The Plaza's new lobby and Champagne Bar
photo: Ryan Charles
Back after a two-year hiatus for a top-to-toe renovation, the legendary Plaza Hotel has been remade into a mixed-use building comprised of high-end condos, luxe hotel rooms, ritzy restaurants and posh shops. It’s currently in soft opening mode, with the grand, all-systems-go reopening set for May 10th. Here’s what lies ahead.
A standard hotel room
photo: Ryan Charles
Hotel Rooms: Approximately 280 hotel rooms and suites will be available to transient guests (compared to 805 in the past), starting at a cool $1,000 per night. Since some are time-shares, the room inventory will fluctuate from day to day. At present about 80 rooms are ready, with the balance coming back in May.
The renovated Palm Court
photo: Ryan Charles
Restaurants: Two historic restaurants are returning, the Oak Room and the Palm Court, official city landmarks that have been in operation since 1907. The Oak Room is still under renovation and due to reopen in late spring, with Joël Antunes (from Atlanta’s highly rated JOËL) manning the stoves. The Palm Court, now in soft opening, is serving three meals a day – plus its beloved high tea – under the supervision of executive chef Didier Virot (ex Aix); pastry chef Nicole Kaplan (ex Del Posto and Eleven Madison Park) is crafting the sweets. (The Palm Court’s original beaux arts skylight, dismantled in 1944, has been reconstructed as part of the overall renovation, and is quite a sight to behold.) Finally, two former restaurants, The Edwardian Room and Oyster Bar, are being reconfigured into retail space.

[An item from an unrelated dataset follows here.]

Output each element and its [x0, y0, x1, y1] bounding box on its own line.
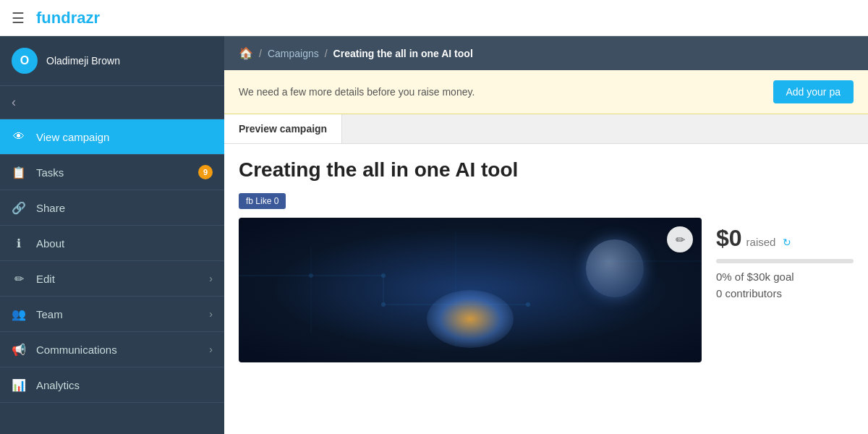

Nightlife: The Champagne Bar (pictured at top), an L-shaped lounge flanking the lobby, is now open; the Rose Club, a mezzanine-level lounge offering cocktails and small-plate accompaniments, is due in late March. The Oak Bar, the Plaza’s most famous barroom and the site of its movie debut (Alfred Hitchcock’s North by Northwest), will return in early summer.
Shopping: The hotel’s retail presence will be greatly enhanced from its former collection of thimble-sized jewelers and chocolatiers. A new shopping corridor along the 58th Street side of the building is due in late spring and will include such tony vendors as Assouline Books, Demel Bakery, Ghurka, Jay Strongwater, Kenneth Jay Lane, MCM, Montblanc, Morgenthal Frederics, Peter Lik Fine Arts, Rachel Roy, Seize sur Vingt and Vertu.
As for the rest of the place, all of the 180 condominiums offered were sold, one for $51,539,180, the highest price ever paid for a NY apartment; four additional condos sold in excess of $40 million apiece, at an eye-popping $6,400 a square foot. And if there’s any doubt that the Gilded Age lives on, rumor has it that one new resident purchased space in the basement for his own private swimming pool.